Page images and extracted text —
⟨

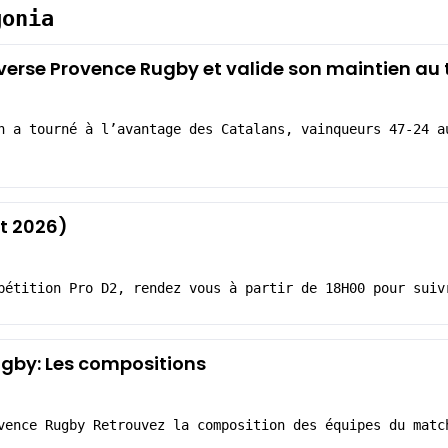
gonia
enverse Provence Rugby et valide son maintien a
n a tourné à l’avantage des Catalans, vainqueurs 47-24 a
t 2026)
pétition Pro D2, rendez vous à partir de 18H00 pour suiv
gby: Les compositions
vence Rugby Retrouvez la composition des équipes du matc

⟩
⟨

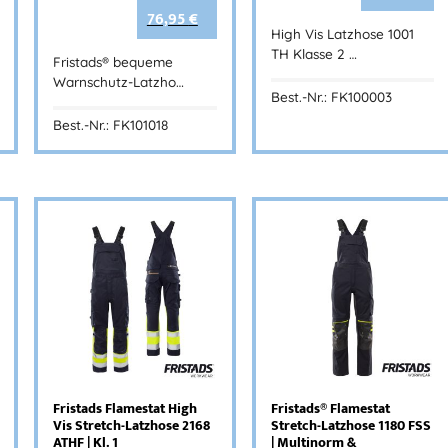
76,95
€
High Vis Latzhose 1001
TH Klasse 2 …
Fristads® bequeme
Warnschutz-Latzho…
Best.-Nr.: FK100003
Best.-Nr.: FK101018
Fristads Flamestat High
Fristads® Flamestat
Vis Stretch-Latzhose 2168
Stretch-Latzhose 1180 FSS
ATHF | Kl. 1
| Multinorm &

⟩

WORK TO COMPLETE —
Reproduce every line from the entries that holds the word "Fristads".

EXERCISE SOLUTION —
Fristads® bequeme
Fristads Flamestat High
Fristads® Flamestat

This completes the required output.